PROMPT -
All entries are to be printed again exactly, with their images omitted.

Segment Start: PROVIDED RECORDS

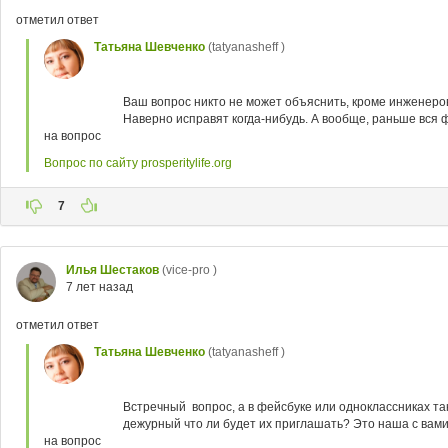
отметил ответ
Татьяна Шевченко
(tatyanasheff )
Ваш вопрос никто не может объяснить, кроме инженеров
Наверно исправят когда-нибудь. А вообще, раньше вся ф
на вопрос
Вопрос по сайту prosperitylife.org
7
Илья Шестаков
(vice-pro )
7 лет назад
отметил ответ
Татьяна Шевченко
(tatyanasheff )
Встречный вопрос, а в фейсбуке или одноклассниках та
дежурный что ли будет их приглашать? Это наша с вами 
на вопрос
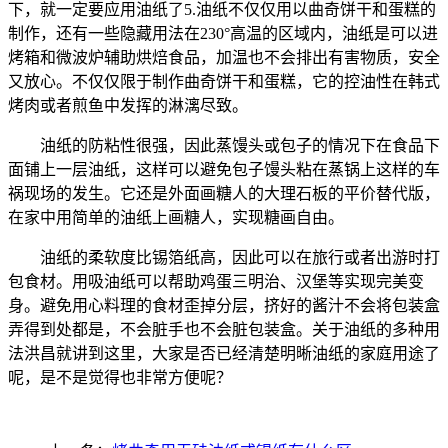
下，就一定要应用油纸了5.油纸不仅仅用以曲奇饼干和蛋糕的
制作，还有一些隐藏用法在230°高温的区域内，油纸是可以进
烤箱和微波炉辅助烘焙食品，加温也不会排出有害物质，安全
又放心。不仅仅限于制作曲奇饼干和蛋糕，它的控油性在韩式
烤肉或者煎鱼中发挥的淋漓尽致。
油纸的防粘性很强，因此蒸馒头或包子的情况下在食品下
面铺上一层油纸，这样可以避免包子馒头粘在蒸锅上这样的车
祸现场的发生。它还是外面画糖人的大理石板的平价替代版，
在家中用简单的油纸上画糖人，实现糖画自由。
油纸的柔软度比锡箔纸高，因此可以在旅行或者出游时打
包食材。用吸油纸可以帮助鸡蛋三明治、汉堡等实现完美变
身。避免用心料理的食材歪掉分层，挤好的酱汁不会将包装盒
弄得到处都是，不会脏手也不会脏包装盒。关于油纸的多种用
法洪昌就讲到这里，大家是否已经清楚明晰油纸的家庭用途了
呢，是不是觉得也非常方便呢？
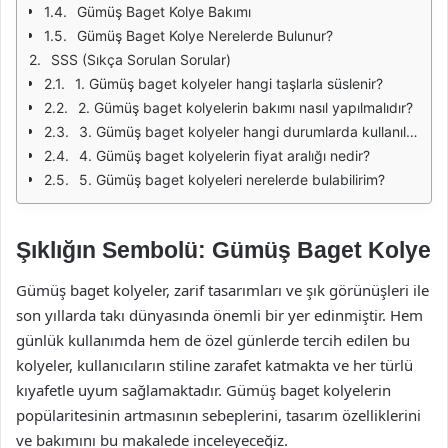
Gümüş Baget Kolye Bakımı
Gümüş Baget Kolye Nerelerde Bulunur?
SSS (Sıkça Sorulan Sorular)
1. Gümüş baget kolyeler hangi taşlarla süslenir?
2. Gümüş baget kolyelerin bakımı nasıl yapılmalıdır?
3. Gümüş baget kolyeler hangi durumlarda kullanılır?
4. Gümüş baget kolyelerin fiyat aralığı nedir?
5. Gümüş baget kolyeleri nerelerde bulabilirim?
Şıklığın Sembolü: Gümüş Baget Kolye
Gümüş baget kolyeler, zarif tasarımları ve şık görünüşleri ile
son yıllarda takı dünyasında önemli bir yer edinmiştir. Hem
günlük kullanımda hem de özel günlerde tercih edilen bu
kolyeler, kullanıcıların stiline zarafet katmakta ve her türlü
kıyafetle uyum sağlamaktadır. Gümüş baget kolyelerin
popülaritesinin artmasının sebeplerini, tasarım özelliklerini
ve bakımını bu makalede inceleyeceğiz.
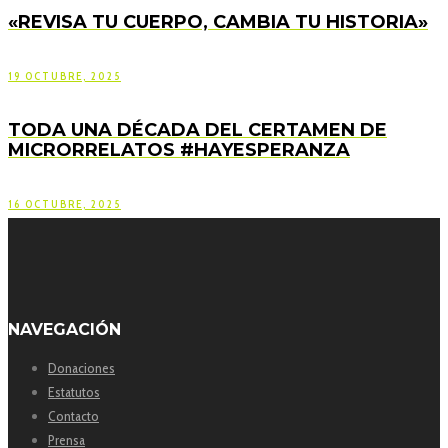
«REVISA TU CUERPO, CAMBIA TU HISTORIA»
19 OCTUBRE, 2025
TODA UNA DÉCADA DEL CERTAMEN DE
MICRORRELATOS #HAYESPERANZA
16 OCTUBRE, 2025
NAVEGACIÓN
Donaciones
Estatutos
Contacto
Prensa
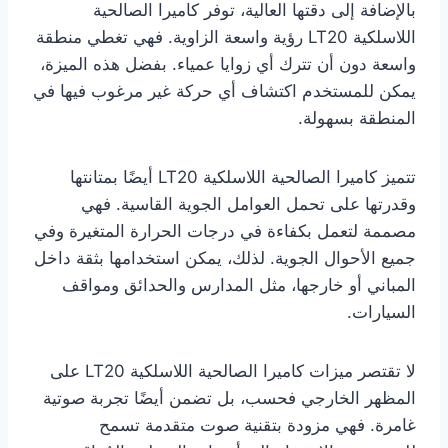
بالإضافة إلى دقتها العالية، توفر كاميرا الصالحية
اللاسلكية LT20 رؤية واسعة الزاوية. فهي تغطي منطقة
واسعة دون أن تترك أي زوايا عمياء. بفضل هذه الميزة،
يمكن للمستخدم اكتشاف أي حركة غير مرغوب فيها في
المنطقة بسهولة.
تتميز كاميرا الصالحية اللاسلكية LT20 أيضًا بمتانتها
وقدرتها على تحمل العوامل الجوية القاسية. فهي
مصممة لتعمل بكفاءة في درجات الحرارة المتغيرة وفي
جميع الأحوال الجوية. لذلك، يمكن استخدامها بثقة داخل
المباني أو خارجها، مثل المدارس والحدائق ومواقف
السيارات.
لا تقتصر ميزات كاميرا الصالحية اللاسلكية LT20 على
المظهر الخارجي فحسب، بل تضمن أيضًا تجربة صوتية
غامرة. فهي مزودة بتقنية صوت متقدمة تسمح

Segment End: PROVIDED RECORDS

TASK OUTPUT -
отметил ответ
Татьяна Шевченко
(tatyanasheff )
Ваш вопрос никто не может объяснить, кроме инженеров
Наверно исправят когда-нибудь. А вообще, раньше вся ф
на вопрос
Вопрос по сайту prosperitylife.org
7
Илья Шестаков
(vice-pro )
7 лет назад
отметил ответ
Татьяна Шевченко
(tatyanasheff )
Встречный вопрос, а в фейсбуке или одноклассниках та
дежурный что ли будет их приглашать? Это наша с вами 
на вопрос
下，就一定要应用油纸了5.油纸不仅仅用以曲奇饼干和蛋糕的
制作，还有一些隐藏用法在230°高温的区域内，油纸是可以进
烤箱和微波炉辅助烘焙食品，加温也不会排出有害物质，安全
又放心。不仅仅限于制作曲奇饼干和蛋糕，它的控油性在韩式
烤肉或者煎鱼中发挥的淋漓尽致。
油纸的防粘性很强，因此蒸馒头或包子的情况下在食品下
面铺上一层油纸，这样可以避免包子馒头粘在蒸锅上这样的车
祸现场的发生。它还是外面画糖人的大理石板的平价替代版，
在家中用简单的油纸上画糖人，实现糖画自由。
油纸的柔软度比锡箔纸高，因此可以在旅行或者出游时打
包食材。用吸油纸可以帮助鸡蛋三明治、汉堡等实现完美变
身。避免用心料理的食材歪掉分层，挤好的酱汁不会将包装盒
弄得到处都是，不会脏手也不会脏包装盒。关于油纸的多种用
法洪昌就讲到这里，大家是否已经清楚明晰油纸的家庭用途了
呢，是不是觉得也非常方便呢？
Gümüş Baget Kolye Bakımı
Gümüş Baget Kolye Nerelerde Bulunur?
SSS (Sıkça Sorulan Sorular)
1. Gümüş baget kolyeler hangi taşlarla süslenir?
2. Gümüş baget kolyelerin bakımı nasıl yapılmalıdır?
3. Gümüş baget kolyeler hangi durumlarda kullanılır?
4. Gümüş baget kolyelerin fiyat aralığı nedir?
5. Gümüş baget kolyeleri nerelerde bulabilirim?
Şıklığın Sembolü: Gümüş Baget Kolye
Gümüş baget kolyeler, zarif tasarımları ve şık görünüşleri ile
son yıllarda takı dünyasında önemli bir yer edinmiştir. Hem
günlük kullanımda hem de özel günlerde tercih edilen bu
kolyeler, kullanıcıların stiline zarafet katmakta ve her türlü
kıyafetle uyum sağlamaktadır. Gümüş baget kolyelerin
popülaritesinin artmasının sebeplerini, tasarım özelliklerini
ve bakımını bu makalede inceleyeceğiz.
«REVISA TU CUERPO, CAMBIA TU HISTORIA»
19 OCTUBRE, 2025
TODA UNA DÉCADA DEL CERTAMEN DE
MICRORRELATOS #HAYESPERANZA
16 OCTUBRE, 2025
NAVEGACIÓN
Donaciones
Estatutos
Contacto
Prensa
بالإضافة إلى دقتها العالية، توفر كاميرا الصالحية
اللاسلكية LT20 رؤية واسعة الزاوية. فهي تغطي منطقة
واسعة دون أن تترك أي زوايا عمياء. بفضل هذه الميزة،
يمكن للمستخدم اكتشاف أي حركة غير مرغوب فيها في
المنطقة بسهولة.
تتميز كاميرا الصالحية اللاسلكية LT20 أيضًا بمتانتها
وقدرتها على تحمل العوامل الجوية القاسية. فهي
مصممة لتعمل بكفاءة في درجات الحرارة المتغيرة وفي
جميع الأحوال الجوية. لذلك، يمكن استخدامها بثقة داخل
المباني أو خارجها، مثل المدارس والحدائق ومواقف
السيارات.
لا تقتصر ميزات كاميرا الصالحية اللاسلكية LT20 على
المظهر الخارجي فحسب، بل تضمن أيضًا تجربة صوتية
غامرة. فهي مزودة بتقنية صوت متقدمة تسمح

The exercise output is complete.